Back to the future

How (mainframe) history is repeating

Uwe Friedrichsen

17 minute read

Replica of Zuse Z1 computer (seen in Deutsches Technikmuseum Berlin)

Back to the future

Recently I tried to catch up with the recent developments in platform engineering when I experienced once more a just too familiar déjà vu feeling. During my research, I came across the following definition of platform engineering:

“Platform engineering is the discipline of designing and building toolchains and workflows that enable self-service capabilities for software engineering organizations in the cloud-native era. Platform engineers provide an integrated product most often referred to as an “Internal Developer Platform” covering the operational necessities of the entire lifecycle of an application. An Internal Developer Platform (IDP) encompasses a variety of technologies and tools, integrated in a manner that reduces cognitive load on developers while retaining essential context and underlying technologies.” 1

When I let this sink in, it suddenly reminded me of … what I have seen on the mainframe about 30 years ago.

You must be kidding, you might think. This is brand new, hot stuff, targeted at top-notch, modern technology, the new kid on the IT block – and you are reminded of outdated technology from the past? 2

If you should feel like that, I can understand you. However, if you take a few steps back and abstract from the concrete technology used, you start seeing history repeating (assuming you are long enough in business).

From CICS to the Lambda scheduler

I had my first déjà vu experience regarding cloud technology when I reasoned about the AWS lambda scheduler 3 and the changed software development paradigm functions imply: You write short pieces of functionality that can be called from other pieces and that in turn can call other pieces. You place your piece of functionality in an internal repository and the scheduler runs it on demand, i.e., if anyone requires the function.

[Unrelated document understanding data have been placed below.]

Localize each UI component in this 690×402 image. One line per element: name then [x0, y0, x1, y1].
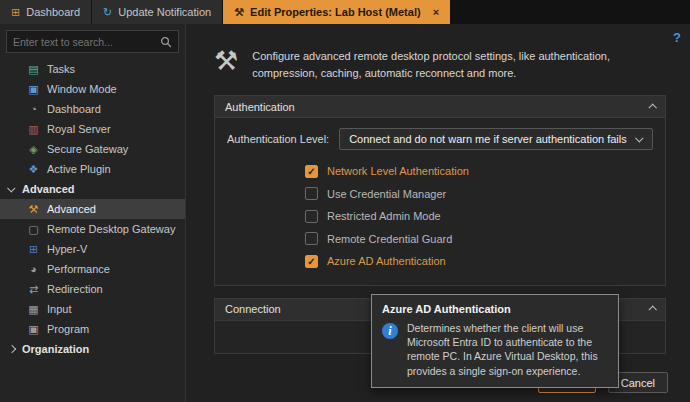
dashboard-tab-icon: ⊞ [11, 7, 20, 18]
edit-properties-icon: ⚒ [234, 7, 244, 18]
authentication-level-label: Authentication Level: [227, 133, 329, 145]
sidebar-item-label: Advanced [47, 203, 96, 215]
sidebar-group-label: Advanced [22, 183, 75, 195]
chevron-down-icon [635, 134, 643, 142]
checkbox-row-network-level-authentication[interactable]: ✓Network Level Authentication [305, 160, 653, 183]
tab-label: Update Notification [118, 6, 211, 18]
sidebar-item-label: Royal Server [47, 123, 111, 135]
sidebar-item-performance[interactable]: ◕Performance [0, 259, 185, 279]
sidebar-group-advanced[interactable]: Advanced [0, 179, 185, 199]
hyper-v-icon: ⊞ [27, 244, 40, 255]
sidebar-item-label: Secure Gateway [47, 143, 128, 155]
sidebar-item-label: Program [47, 323, 89, 335]
sidebar-item-remote-desktop-gateway[interactable]: ▢Remote Desktop Gateway [0, 219, 185, 239]
checkbox-label: Remote Credential Guard [327, 233, 452, 245]
checkbox-label: Azure AD Authentication [327, 255, 446, 267]
sidebar-item-dashboard[interactable]: ◔Dashboard [0, 99, 185, 119]
sidebar-group-organization[interactable]: Organization [0, 339, 185, 359]
sidebar-item-input[interactable]: ▦Input [0, 299, 185, 319]
checkbox[interactable] [305, 187, 318, 200]
sidebar-item-active-plugin[interactable]: ❖Active Plugin [0, 159, 185, 179]
tooltip-title: Azure AD Authentication [382, 303, 608, 315]
search-box[interactable] [6, 30, 179, 53]
checkbox-row-use-credential-manager[interactable]: Use Credential Manager [305, 183, 653, 206]
section-description: ⚒ Configure advanced remote desktop prot… [186, 24, 690, 85]
sidebar-item-royal-server[interactable]: ▥Royal Server [0, 119, 185, 139]
dashboard-icon: ◔ [27, 104, 40, 115]
sidebar-item-label: Input [47, 303, 71, 315]
search-input[interactable] [13, 36, 160, 48]
checkbox-row-remote-credential-guard[interactable]: Remote Credential Guard [305, 228, 653, 251]
sidebar-item-label: Remote Desktop Gateway [47, 223, 175, 235]
window-mode-icon: ▣ [27, 84, 40, 95]
sidebar-list: ▤Tasks▣Window Mode◔Dashboard▥Royal Serve… [0, 59, 185, 359]
remote-desktop-gateway-icon: ▢ [27, 224, 40, 235]
sidebar-item-label: Redirection [47, 283, 103, 295]
update-notification-icon: ↻ [103, 7, 112, 18]
checkbox[interactable]: ✓ [305, 255, 318, 268]
authentication-section-header[interactable]: Authentication [215, 96, 665, 118]
tab-update-notification[interactable]: ↻Update Notification [92, 0, 222, 24]
sidebar-item-hyper-v[interactable]: ⊞Hyper-V [0, 239, 185, 259]
sidebar-item-secure-gateway[interactable]: ◈Secure Gateway [0, 139, 185, 159]
azure-ad-tooltip: Azure AD Authentication i Determines whe… [371, 294, 619, 388]
properties-panel: ? ⚒ Configure advanced remote desktop pr… [186, 24, 690, 402]
sidebar-item-label: Hyper-V [47, 243, 87, 255]
chevron-down-icon [7, 184, 15, 192]
tasks-icon: ▤ [27, 64, 40, 75]
description-text: Configure advanced remote desktop protoc… [252, 48, 672, 81]
checkbox-label: Restricted Admin Mode [327, 210, 441, 222]
secure-gateway-icon: ◈ [27, 144, 40, 155]
search-icon [160, 36, 172, 48]
checkbox-label: Network Level Authentication [327, 165, 469, 177]
app-window: ▤Tasks▣Window Mode◔Dashboard▥Royal Serve… [0, 24, 690, 402]
chevron-up-icon [648, 305, 656, 313]
checkbox-label: Use Credential Manager [327, 188, 446, 200]
chevron-up-icon [648, 103, 656, 111]
program-icon: ▣ [27, 324, 40, 335]
authentication-section: Authentication Authentication Level: Con… [214, 95, 666, 286]
sidebar-item-advanced[interactable]: ⚒Advanced [0, 199, 185, 219]
royal-server-icon: ▥ [27, 124, 40, 135]
checkbox-list: ✓Network Level AuthenticationUse Credent… [227, 160, 653, 273]
sidebar-item-label: Dashboard [47, 103, 101, 115]
tab-label: Dashboard [26, 6, 80, 18]
chevron-right-icon [8, 345, 16, 353]
checkbox[interactable] [305, 210, 318, 223]
tab-dashboard[interactable]: ⊞Dashboard [0, 0, 91, 24]
selected-option: Connect and do not warn me if server aut… [349, 133, 627, 145]
sidebar-item-redirection[interactable]: ⇄Redirection [0, 279, 185, 299]
checkbox[interactable] [305, 232, 318, 245]
sidebar: ▤Tasks▣Window Mode◔Dashboard▥Royal Serve… [0, 24, 186, 402]
tools-icon: ⚒ [214, 48, 238, 75]
performance-icon: ◕ [27, 264, 40, 275]
sidebar-item-tasks[interactable]: ▤Tasks [0, 59, 185, 79]
checkbox-row-azure-ad-authentication[interactable]: ✓Azure AD Authentication [305, 250, 653, 273]
authentication-level-select[interactable]: Connect and do not warn me if server aut… [339, 128, 653, 150]
sidebar-item-label: Performance [47, 263, 110, 275]
checkbox-row-restricted-admin-mode[interactable]: Restricted Admin Mode [305, 205, 653, 228]
sidebar-item-program[interactable]: ▣Program [0, 319, 185, 339]
sidebar-item-label: Window Mode [47, 83, 117, 95]
active-plugin-icon: ❖ [27, 164, 40, 175]
checkbox[interactable]: ✓ [305, 165, 318, 178]
help-icon[interactable]: ? [673, 30, 681, 45]
sidebar-group-label: Organization [22, 343, 89, 355]
tab-bar: ⊞Dashboard↻Update Notification⚒Edit Prop… [0, 0, 690, 24]
advanced-tools-icon: ⚒ [27, 204, 40, 215]
sidebar-item-label: Active Plugin [47, 163, 111, 175]
close-icon[interactable]: × [433, 6, 439, 18]
section-title: Authentication [225, 101, 295, 113]
sidebar-item-window-mode[interactable]: ▣Window Mode [0, 79, 185, 99]
tab-edit-properties-lab-host-metal[interactable]: ⚒Edit Properties: Lab Host (Metal)× [223, 0, 450, 24]
section-title: Connection [225, 303, 281, 315]
redirection-icon: ⇄ [27, 284, 40, 295]
input-icon: ▦ [27, 304, 40, 315]
tooltip-body: Determines whether the client will use M… [407, 321, 608, 378]
info-icon: i [382, 323, 398, 339]
sidebar-item-label: Tasks [47, 63, 75, 75]
tab-label: Edit Properties: Lab Host (Metal) [250, 6, 421, 18]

The scheduler also makes sure that multiple instances are run if needed. It scales up and down. It (pre-)loads and removes functions on demand. It makes sure called functions are executed and receive the data handed over to them. It handles potential runtime errors. And so on.

The developers can completely focus on the business logic they want to implement in the function. The “price” for that convenience is that they need to obey a few constraints. I.e., they may only communicate via events. The function must be stateless. If they want to persist state over a series of calls, they need to use a database. As the scheduler starts, stops and restarts functions as needed, it may stop a function at any time. Thus, developers must not create stateful functions.

All this results in a programming paradigm that is very different from monolithic applications run in virtual machines or micro-)services run in containers. Those are typically long(er)-running runtime artifacts which often are stateful and offer many more communication and collaboration options. But they also require developers to implement big parts of the state management, runtime deployment handling and error handling on their own. From a developer’s perspective, functions are more limited but also a lot easier in terms what they need to take care of. 4

When I pondered this function programming paradigm, it reminded me a lot of the transaction monitors like CICS or IMS 5 from the mainframes: Developers wrote pieces of functionality (so-called “transactions” – which only indirectly had something to do with a database transactions). They stored the compiled transactions in an internal repository. The scheduler (called “transaction monitor”) ran the transactions on demand.

The scheduler also made sure that multiple instances are run if needed. It scaled up and down. It (pre-)loaded and removed transactions on demand. It made sure that called transactions were executed and received the data handed over to them. It handled potential runtime errors. And so on.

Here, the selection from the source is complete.